After I received a very bad review in the local paper for my undercooked portrayal of Titania in A Midsummer Night's Dream ("It's harder for Jacobs, who must segue from angry Mother Earth to playful seductress. Seeing her dolled up in flowing lingerie and silvered hair, you might have a fleeting thought of JonBenét Ramsey." Ouch), Ingrid gave me the gift of perspective. Instead of letting me wallow in self-pity, she insisted I read No Turn Unstoned, a collection of terrible reviews undeniably great actors received. It hurt to get panned, but I was in excellent company.
The book — and Ingrid — taught me to laugh at my failures. Despite the bad review, and my belief that I had been miscast, I still had to perform the play eight shows a week. Ingrid taught me to look at those performances as an opportunity instead of a burden. If I could stop feeling sorry for myself, I could view this as a chance to improve and learn about the role and the play.
I can't have enough mothers. Although my biological mother is wonderful, loving, and supportive, I've always craved more. To make a long, complicated, sad story short, my dad and I had a fraught relationship, so I sought out additional parents to fill the gap. Although I did have strong bonds with some men, most of the meaningful relationships have been with other women.
The summer before I started college at the Juilliard School, I met my next additional mother, Joan. Joan and I acted together in a production of The Cherry Orchard at the Pittsburgh Public Theater in which I played the daughter, Anya, and Joan played my nanny, Charlotta.
At the time, I wanted my mom to change my curfew to midnight. I argued that I was about to start college and should finally be allowed to stay out past eleven. My mom cautioned, "You'll have a curfew at Juilliard, so no." I started laughing. "A curfew? What are you talking about? There are no curfews at college." My mom blanched with fear. "You mean you'll be allowed to go out whenever you want in New York City and no one will know where you are?" Her glorified finishing school in the 1960s had had a strict curfew, so it never occurred to her that I would be allowed to come and go as I pleased. Thankfully, my mother had already paid the housing deposit or she might not have let me leave.
I started my college career confident, cocky even. I was finally free from my mother's watchful eye! But that quickly deteriorated (see previous Lenny essay for more details on that debacle). As my self-esteem took a nosedive, I realized Joan's apartment was close to my school, and it became my refuge. She'd feed me, let me cry on her shoulder, advise me on school, and counsel me on boys.

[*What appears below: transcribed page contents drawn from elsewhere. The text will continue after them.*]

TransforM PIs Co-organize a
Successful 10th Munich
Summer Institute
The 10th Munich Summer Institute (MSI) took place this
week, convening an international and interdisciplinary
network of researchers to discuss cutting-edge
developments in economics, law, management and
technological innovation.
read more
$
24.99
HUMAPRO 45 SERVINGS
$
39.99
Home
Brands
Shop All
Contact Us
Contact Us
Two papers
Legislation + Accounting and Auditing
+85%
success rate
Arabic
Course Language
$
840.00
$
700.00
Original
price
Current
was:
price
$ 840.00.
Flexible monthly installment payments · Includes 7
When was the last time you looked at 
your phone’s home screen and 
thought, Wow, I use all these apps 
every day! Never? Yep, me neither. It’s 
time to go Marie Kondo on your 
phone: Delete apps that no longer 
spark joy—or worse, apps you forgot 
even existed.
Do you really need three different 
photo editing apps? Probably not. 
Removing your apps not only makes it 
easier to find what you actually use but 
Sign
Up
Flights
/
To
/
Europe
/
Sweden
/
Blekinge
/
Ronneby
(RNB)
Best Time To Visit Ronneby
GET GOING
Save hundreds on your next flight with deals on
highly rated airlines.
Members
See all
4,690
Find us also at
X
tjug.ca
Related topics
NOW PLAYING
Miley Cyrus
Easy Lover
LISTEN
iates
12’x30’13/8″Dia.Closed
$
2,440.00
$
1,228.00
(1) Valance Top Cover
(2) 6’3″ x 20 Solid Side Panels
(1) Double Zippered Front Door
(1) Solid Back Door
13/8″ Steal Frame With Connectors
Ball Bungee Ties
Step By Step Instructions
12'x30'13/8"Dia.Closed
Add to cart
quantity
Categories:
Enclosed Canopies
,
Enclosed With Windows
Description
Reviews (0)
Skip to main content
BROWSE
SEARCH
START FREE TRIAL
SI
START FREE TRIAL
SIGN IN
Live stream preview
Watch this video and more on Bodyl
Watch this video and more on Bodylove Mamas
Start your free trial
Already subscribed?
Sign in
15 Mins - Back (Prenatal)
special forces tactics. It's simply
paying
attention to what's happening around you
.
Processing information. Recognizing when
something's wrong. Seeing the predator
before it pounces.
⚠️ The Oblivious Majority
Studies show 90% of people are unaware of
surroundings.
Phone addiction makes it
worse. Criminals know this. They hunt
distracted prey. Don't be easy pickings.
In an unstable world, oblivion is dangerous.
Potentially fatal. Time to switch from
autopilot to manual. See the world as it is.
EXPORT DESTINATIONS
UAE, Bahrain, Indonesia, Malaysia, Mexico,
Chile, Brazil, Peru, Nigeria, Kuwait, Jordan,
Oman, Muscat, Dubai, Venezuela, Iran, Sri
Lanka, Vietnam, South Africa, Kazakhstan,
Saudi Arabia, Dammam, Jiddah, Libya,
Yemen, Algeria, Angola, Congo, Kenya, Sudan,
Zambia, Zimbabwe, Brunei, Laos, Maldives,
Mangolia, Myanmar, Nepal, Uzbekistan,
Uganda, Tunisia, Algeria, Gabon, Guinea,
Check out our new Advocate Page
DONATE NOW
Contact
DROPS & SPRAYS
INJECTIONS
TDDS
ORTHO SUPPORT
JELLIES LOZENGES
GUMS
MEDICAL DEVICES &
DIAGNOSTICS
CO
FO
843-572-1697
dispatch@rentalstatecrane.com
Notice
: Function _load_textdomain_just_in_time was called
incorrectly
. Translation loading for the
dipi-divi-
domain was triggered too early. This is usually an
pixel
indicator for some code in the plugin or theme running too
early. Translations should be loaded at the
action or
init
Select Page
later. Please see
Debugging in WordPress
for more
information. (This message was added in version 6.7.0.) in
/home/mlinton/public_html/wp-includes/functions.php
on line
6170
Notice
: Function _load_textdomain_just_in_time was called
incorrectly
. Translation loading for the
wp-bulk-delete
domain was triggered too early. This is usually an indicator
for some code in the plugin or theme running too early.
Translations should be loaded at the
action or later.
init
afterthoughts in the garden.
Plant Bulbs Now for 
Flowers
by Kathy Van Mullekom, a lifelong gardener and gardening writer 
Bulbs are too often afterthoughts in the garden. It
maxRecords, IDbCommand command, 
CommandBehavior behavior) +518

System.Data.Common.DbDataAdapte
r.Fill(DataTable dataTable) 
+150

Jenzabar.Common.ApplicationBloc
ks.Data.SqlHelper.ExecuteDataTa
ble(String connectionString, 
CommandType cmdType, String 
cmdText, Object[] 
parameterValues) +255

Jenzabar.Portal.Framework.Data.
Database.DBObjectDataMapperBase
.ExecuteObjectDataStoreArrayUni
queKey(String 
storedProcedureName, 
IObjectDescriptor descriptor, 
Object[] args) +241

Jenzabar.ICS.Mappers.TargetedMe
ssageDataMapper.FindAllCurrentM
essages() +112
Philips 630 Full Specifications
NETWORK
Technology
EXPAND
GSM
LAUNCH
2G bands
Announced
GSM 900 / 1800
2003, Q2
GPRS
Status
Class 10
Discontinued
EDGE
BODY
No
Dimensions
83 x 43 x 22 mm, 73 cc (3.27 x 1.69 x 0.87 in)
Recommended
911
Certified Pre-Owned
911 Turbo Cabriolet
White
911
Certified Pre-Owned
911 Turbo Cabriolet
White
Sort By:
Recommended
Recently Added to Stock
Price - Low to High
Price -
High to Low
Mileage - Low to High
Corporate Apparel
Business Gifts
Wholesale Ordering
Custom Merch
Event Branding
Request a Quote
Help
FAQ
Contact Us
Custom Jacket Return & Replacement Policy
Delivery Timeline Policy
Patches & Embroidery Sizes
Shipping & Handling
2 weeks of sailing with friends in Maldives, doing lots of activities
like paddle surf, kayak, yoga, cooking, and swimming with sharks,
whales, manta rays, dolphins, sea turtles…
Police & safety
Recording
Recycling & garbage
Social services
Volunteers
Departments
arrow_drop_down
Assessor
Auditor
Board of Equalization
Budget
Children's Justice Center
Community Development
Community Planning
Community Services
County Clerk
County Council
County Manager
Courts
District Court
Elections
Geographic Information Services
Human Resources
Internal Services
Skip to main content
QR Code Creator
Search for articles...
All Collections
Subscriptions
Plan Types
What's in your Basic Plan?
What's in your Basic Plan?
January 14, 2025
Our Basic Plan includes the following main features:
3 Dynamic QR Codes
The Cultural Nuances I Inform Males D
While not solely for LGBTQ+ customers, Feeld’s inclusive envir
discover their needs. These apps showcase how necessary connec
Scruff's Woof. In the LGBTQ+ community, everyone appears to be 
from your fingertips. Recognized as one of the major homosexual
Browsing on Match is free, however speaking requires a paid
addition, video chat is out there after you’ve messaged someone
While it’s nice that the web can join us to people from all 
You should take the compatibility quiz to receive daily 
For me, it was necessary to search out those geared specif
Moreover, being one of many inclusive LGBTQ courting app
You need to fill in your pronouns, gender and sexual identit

We had frank, if awkward, conversations about dating. I remember Joan had to order a double Scotch to get through some of these. Although I'd read and reread Our Bodies, Ourselves, I had a lot of questions about sex that I made Joan answer. I could be more vulnerable and open with her than with my own mother. I'd been so sheltered that I was experiencing many things for the first time, like dating, going to parties, and being around drugs and alcohol, that most kids did in high school.